Data under study:
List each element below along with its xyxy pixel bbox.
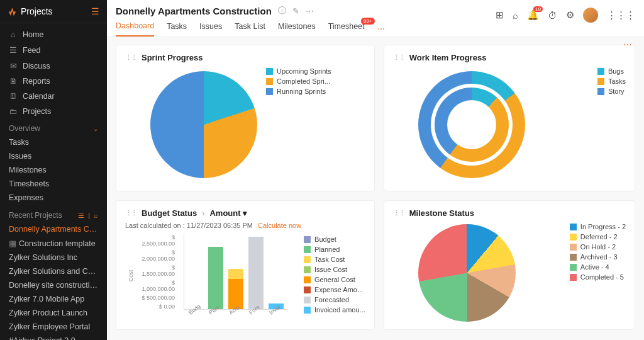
budget-bar-chart: BudgPlanActuForeInvoi bbox=[184, 234, 287, 317]
avatar[interactable] bbox=[583, 8, 598, 23]
legend-item: Running Sprints bbox=[266, 88, 331, 95]
legend-swatch bbox=[597, 68, 604, 75]
sidebar: Projects ☰ ⌂Home☰Feed✉Discuss🗎Reports🗓Ca… bbox=[0, 0, 107, 340]
edit-icon[interactable]: ✎ bbox=[292, 6, 299, 16]
legend-item: Active - 4 bbox=[570, 263, 626, 271]
card-budget-status: ⋮⋮Budget Status › Amount ▾ Last calculat… bbox=[116, 200, 375, 330]
legend-item: Task Cost bbox=[304, 256, 365, 263]
tab-issues[interactable]: Issues bbox=[199, 22, 222, 36]
recent-project-item[interactable]: ▦Construction template bbox=[0, 236, 107, 251]
legend-item: General Cost bbox=[304, 276, 365, 283]
recent-project-item[interactable]: Donnelly Apartments Cons bbox=[0, 222, 107, 236]
nav-icon: ⌂ bbox=[9, 30, 18, 39]
sidebar-item-timesheets[interactable]: Timesheets bbox=[0, 177, 107, 191]
legend-swatch bbox=[570, 274, 577, 281]
notifications-icon[interactable]: 🔔10 bbox=[527, 9, 539, 21]
tabs-more-icon[interactable]: ⋯ bbox=[377, 25, 385, 33]
work-item-legend: BugsTasksStory bbox=[597, 67, 626, 183]
search-icon[interactable]: ⌕ bbox=[513, 10, 518, 21]
sidebar-recent-label: Recent Projects bbox=[9, 211, 62, 220]
legend-swatch bbox=[597, 78, 604, 85]
tab-milestones[interactable]: Milestones bbox=[278, 22, 316, 36]
sidebar-item-discuss[interactable]: ✉Discuss bbox=[0, 58, 107, 74]
tab-tasks[interactable]: Tasks bbox=[167, 22, 187, 36]
drag-icon[interactable]: ⋮⋮ bbox=[125, 54, 136, 62]
recent-project-item[interactable]: #Airbus Project 2.0 bbox=[0, 334, 107, 340]
y-tick: $ 2,000,000.00 bbox=[142, 249, 175, 262]
sidebar-item-calendar[interactable]: 🗓Calendar bbox=[0, 89, 107, 104]
y-tick: $ 500,000.00 bbox=[142, 295, 175, 301]
filter-icon[interactable]: ☰ bbox=[78, 212, 84, 220]
recent-project-item[interactable]: Zylker 7.0 Mobile App bbox=[0, 292, 107, 306]
drag-icon[interactable]: ⋮⋮ bbox=[393, 54, 404, 62]
legend-swatch bbox=[570, 234, 577, 241]
main-area: Donnelly Apartments Construction ⓘ ✎ ⋯ D… bbox=[107, 0, 644, 340]
nav-icon: 🗀 bbox=[9, 107, 18, 116]
settings-icon[interactable]: ⚙ bbox=[566, 9, 574, 21]
legend-label: Budget bbox=[314, 235, 336, 243]
y-axis: $ 2,500,000.00$ 2,000,000.00$ 1,500,000.… bbox=[142, 234, 175, 310]
card-work-item-progress: ⋮⋮Work Item Progress BugsTasksStory bbox=[384, 45, 635, 191]
legend-swatch bbox=[570, 244, 577, 251]
tab-dashboard[interactable]: Dashboard bbox=[116, 21, 154, 37]
recent-project-item[interactable]: Zylker Solutions and Const bbox=[0, 264, 107, 278]
sidebar-item-reports[interactable]: 🗎Reports bbox=[0, 74, 107, 89]
sidebar-item-feed[interactable]: ☰Feed bbox=[0, 42, 107, 58]
dashboard-more-icon[interactable]: ⋯ bbox=[623, 40, 633, 50]
sidebar-recent-list: Donnelly Apartments Cons▦Construction te… bbox=[0, 222, 107, 340]
legend-item: Story bbox=[597, 88, 626, 95]
legend-label: On Hold - 2 bbox=[580, 243, 616, 251]
recent-project-item[interactable]: Zylker Employee Portal bbox=[0, 320, 107, 334]
legend-label: Completed - 5 bbox=[580, 273, 624, 281]
more-icon[interactable]: ⋯ bbox=[306, 6, 314, 16]
legend-label: Upcoming Sprints bbox=[277, 67, 331, 75]
tab-task-list[interactable]: Task List bbox=[235, 22, 265, 36]
legend-swatch bbox=[266, 68, 273, 75]
legend-swatch bbox=[570, 224, 577, 230]
legend-label: Active - 4 bbox=[580, 263, 609, 271]
sidebar-item-label: Reports bbox=[23, 77, 50, 86]
sidebar-item-expenses[interactable]: Expenses bbox=[0, 191, 107, 205]
info-icon[interactable]: ⓘ bbox=[278, 5, 286, 16]
card-title: Sprint Progress bbox=[142, 53, 203, 62]
recent-project-item[interactable]: Zylker Solutions Inc bbox=[0, 251, 107, 264]
sidebar-item-projects[interactable]: 🗀Projects bbox=[0, 104, 107, 119]
legend-item: Invoiced amou... bbox=[304, 306, 365, 314]
search-icon[interactable]: ⌕ bbox=[94, 212, 98, 220]
sidebar-overview-label: Overview bbox=[9, 124, 40, 133]
legend-item: Expense Amo... bbox=[304, 286, 365, 293]
y-tick: $ 1,000,000.00 bbox=[142, 280, 175, 292]
legend-item: Planned bbox=[304, 246, 365, 253]
recent-project-item[interactable]: Donelley site construction bbox=[0, 278, 107, 292]
legend-label: Deferred - 2 bbox=[580, 233, 618, 241]
tab-timesheet[interactable]: Timesheet99+ bbox=[328, 22, 365, 36]
chevron-right-icon: › bbox=[202, 208, 204, 218]
app-title: Projects bbox=[21, 6, 87, 16]
sidebar-item-milestones[interactable]: Milestones bbox=[0, 163, 107, 177]
legend-item: Deferred - 2 bbox=[570, 233, 626, 241]
legend-swatch bbox=[304, 307, 311, 314]
notification-count: 10 bbox=[533, 6, 543, 12]
sidebar-item-home[interactable]: ⌂Home bbox=[0, 27, 107, 42]
sidebar-collapse-icon[interactable]: ☰ bbox=[91, 6, 99, 16]
legend-label: Forecasted bbox=[314, 296, 349, 303]
sidebar-overview-group[interactable]: Overview ⌄ bbox=[0, 119, 107, 135]
add-icon[interactable]: ⊞ bbox=[496, 9, 504, 21]
card-milestone-status: ⋮⋮Milestone Status In Progress - 2Deferr… bbox=[384, 200, 635, 330]
recent-project-item[interactable]: Zylker Product Launch bbox=[0, 306, 107, 320]
legend-item: Tasks bbox=[597, 77, 626, 85]
project-title: Donnelly Apartments Construction bbox=[116, 6, 272, 16]
legend-item: On Hold - 2 bbox=[570, 243, 626, 251]
sidebar-item-issues[interactable]: Issues bbox=[0, 149, 107, 163]
apps-icon[interactable]: ⋮⋮⋮ bbox=[607, 9, 635, 21]
timer-icon[interactable]: ⏱ bbox=[548, 10, 557, 21]
drag-icon[interactable]: ⋮⋮ bbox=[393, 209, 404, 217]
budget-dropdown[interactable]: Amount ▾ bbox=[209, 208, 247, 218]
budget-subtitle: Last calculated on : 11/27/2023 06:35 PM bbox=[125, 222, 253, 229]
legend-item: Completed - 5 bbox=[570, 273, 626, 281]
calculate-now-link[interactable]: Calculate now bbox=[258, 222, 301, 229]
legend-label: Expense Amo... bbox=[314, 286, 363, 293]
sidebar-item-tasks[interactable]: Tasks bbox=[0, 135, 107, 149]
x-axis: BudgPlanActuForeInvoi bbox=[184, 311, 287, 317]
drag-icon[interactable]: ⋮⋮ bbox=[125, 209, 136, 217]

Assignment: Scan the material above for lines that contain the string "Overview", and copy each such line.

Final answer:
sidebar-overview-label: Overview bbox=[9, 124, 40, 133]
sidebar-overview-group[interactable]: Overview ⌄ bbox=[0, 119, 107, 135]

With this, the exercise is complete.